Opinion | China should look back in history when it comes to chastising Japan, others about aggression
Chinese Foreign Ministry spokesman Lin Jian said any actions that undermined regional peace and stability would “arouse the vigilance and common opposition of the people of the region”.
Japan should “seriously reflect on its history of aggression and be cautious in its words and deeds in the field of military security”, he added.
In 2014, during China’s commemoration of Japan’s World War II surrender, Beijing urged Tokyo to learn from its past military aggression.
By cultivating ties with underground communist parties and supplying arms and material to these countries, Beijing hoped that armed struggle would lead to the overthrow of governments.
China’s insurgency support was a tool used to cement its international status among socialist countries, according to Stanislav Myšička writing in the International Journal of China Studies in 2015, as well as to weaken non-communist regimes, alongside the superpowers backing them.
A 1985 report from the Rand think tank said that over a period of almost 40 years, Southeast Asia governments had experienced so many insurgency incidents and conducted so many counter-insurgency campaigns that “an inventory of cases would reach encyclopedic proportions”.
Southeast Asian governments had to direct limited budgets and resources to tackle the insurgents who had little qualms about resorting to violence, including the destruction of life and property.
Remembering history is well and good, but perhaps it should be a two-way street.

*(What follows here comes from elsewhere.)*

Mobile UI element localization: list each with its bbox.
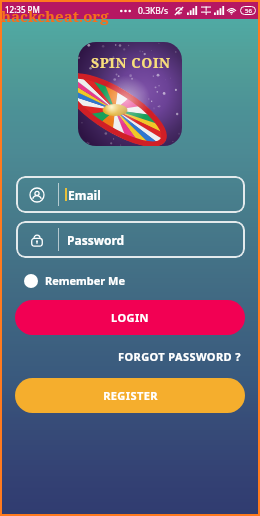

Doing so is likely to allow countries and individuals to learn from the past, understand the present, and hopefully not repeat past errors.
When urging Japan to remember history, China does not necessarily have its eyes on history or past aggression. Rather, it is to make a political statement on its dissatisfaction and even resentment of the present.
By building closer defence ties, selling patrol vessels to Manila, and sending fighter jets and tanks to take part in joint exercises, Japan’s Foreign Minister Yoko Kamikawa said it was necessary to ensure “a free and open international order based on the rule of law”.
Remembering history is a convenient tool for China in expressing its resentment and exerting pressure on Japan.
Does supporting communist insurgents in Southeast Asia in this time and age sound far-fetched? Likewise, for a return to the sort of Japanese militarism, invasion and occupation found before World War II.
Perhaps history should be left to historians, academics, even activists and civic groups, because when the Chinese government harks back to history, uppermost on its mind is the present and not the past.